Due to the unusually high number of created and enqueued encoding jobs the amount of available database connections was exhausted and thus some services failed to acquire new database connections which led to the following problems:

Elevated API errors
Some stuck running encoding jobs
Faulty state in the scheduling service, not being able to schedule some queued encoding jobs

Implications

Many queued, and already running encoding jobs were not managed correctly by the scheduling logic and therefore could not run successfully and new and existing encoding jobs could not fully use the available encoding slots. The stuck encoding jobs were set to ERROR by the engineering team.

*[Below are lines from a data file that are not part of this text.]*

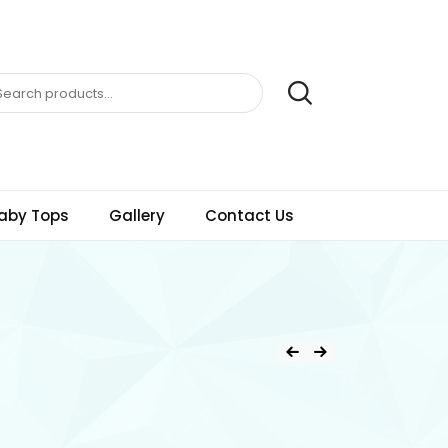
aby Tops
Gallery
Contact Us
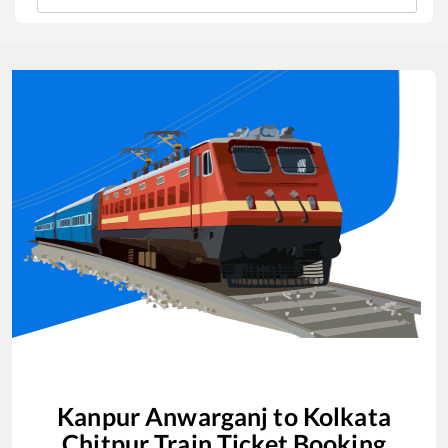
Kanpur Anwarganj
to
Kolkata
Chitpur
Train Ticket Booking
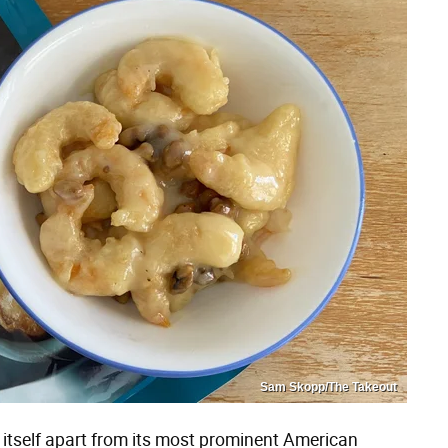
Sam Skopp/The Takeout
 itself apart from its most prominent American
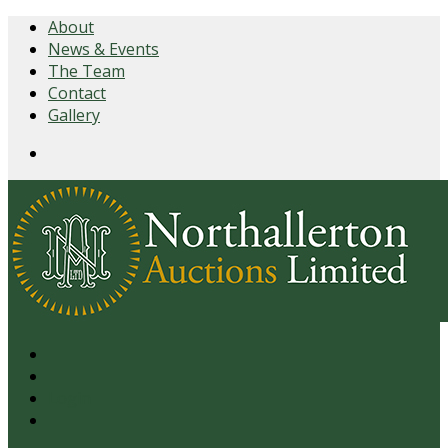
About
News & Events
The Team
Contact
Gallery
Login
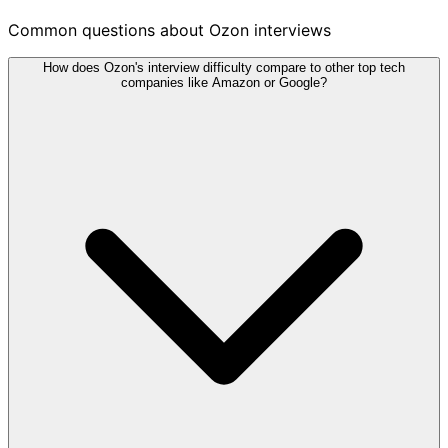
Common questions about Ozon interviews
How does Ozon's interview difficulty compare to other top tech
companies like Amazon or Google?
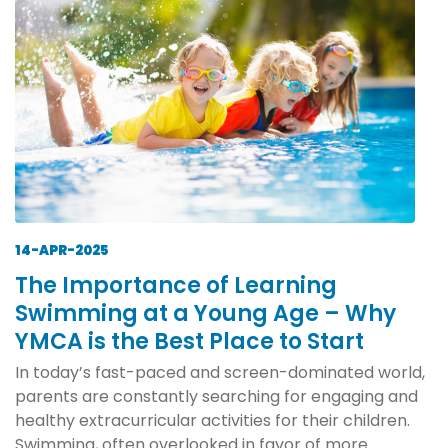
14-APR-2025
The Importance of Learning
Swimming at a Young Age – Why
YMCA is the Best Place to Start
In today’s fast-paced and screen-dominated world,
parents are constantly searching for engaging and
healthy extracurricular activities for their children.
Swimming, often overlooked in favor of more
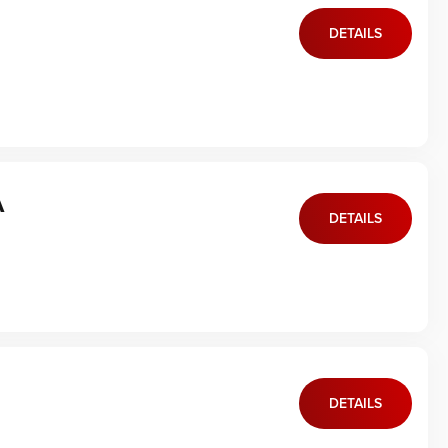
DETAILS
A
DETAILS
DETAILS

Encoding jobs that were cleaned up by engineers did not trigger configured notifications. Between 16:15 and 17:00 an elevated error rate for API services was observed. Therefore we propose to have proper retry handling with exponential backoff in place as described in our best practice guide.

Remediation

Once the Engineering team was made aware of the issues by the monitoring and alerting systems as well as customer feedback, the investigation into the problems was started.

Once the unusually high number of connections on the database was discovered the services that connect to the database were restarted which caused the number of connections to go down to manageable levels again. The team fixed the inconsistent state in the scheduling service to allow all encoding jobs to get into a running state again.
Some encoding jobs were detected to be stuck during the time of the incident and the engineering team set them to error. Our recommendation is to rerun those encoding jobs.

Timeline

Apr 13, 16:15 - Internal monitoring and first customer reports indicated an elevated error rate for our API. Exhausted database connections were identified as the root cause.

Apr 13, 17:10 - The number of used database connections was recovered back to normal levels. API error rates were back to normal levels.

Apr 13, 19:10 - The faulty state in the scheduling service was fixed, and queued encoding jobs started normally again. Stuck encoding jobs could reduce the number of available encoding slots for existing customers.

Apr 13, 21:45 - Cleanup of stuck encoding jobs was finished, and affected customers were able to leverage all their encoding slots again.

Prevention

The team will rework limits to the amount of allowed create requests on Bitmovin encoding resources and rate-limit excessive usage of the service. This will be done in a way that will not affect the normal operation of our current customer's integrations with the Bitmovin encoding service.

One root cause of the incident was that services were running out of database connections leading to failures in the services. The team will review the limits of database connections available in the overall system and the affected services and make appropriate optimizations.

In addition, the causes and implications of the faulty state of the scheduling service will be analyzed and fixed.

What to do as a customer

Please check your encoding jobs during the incident time
If they are FINISHED they have been processed correctly and you can use the output files as normal.
If your encoding jobs are in ERROR state, please redo them. Please note that we don't bill these ERROR state encoding jobs.
In rare cases, it can be that you see some inconsistent data in the dashboard of impacted encoding jobs, such as long-running ANALYSIS tasks. Please ignore them, they have no impact on the results of your encoding.

Posted Apr 18, 2023 - 12:10 UTC

Resolved

The incident is resolved. Everything is operating normally again. The team will provide a post-mortem in the upcoming days.

Posted Apr 13, 2023 - 21:56 UTC

Monitoring

All encoding jobs that were stuck in a running state have been purged. Encoding jobs are processing normally. We will keep monitoring the system.

Posted Apr 13, 2023 - 21:33 UTC

Update

Queued encoding jobs are being processed again. The team is looking now at the running encoding jobs that are stuck.

Posted Apr 13, 2023 - 19:23 UTC

Update

API error rate is back at normal levels. The team is now investigating encoding jobs that are stuck in queued and running state.

Posted Apr 13, 2023 - 18:11 UTC

Investigating

We are experiencing an elevated level of API errors and are currently looking into the issue.

Posted Apr 13, 2023 - 17:29 UTC

This incident affected: Bitmovin API (Account Service, Input Service, Encoding Service, Output Service, Statistics Service, Infrastructure Service, Configuration Service, Manifest Service, Player Service).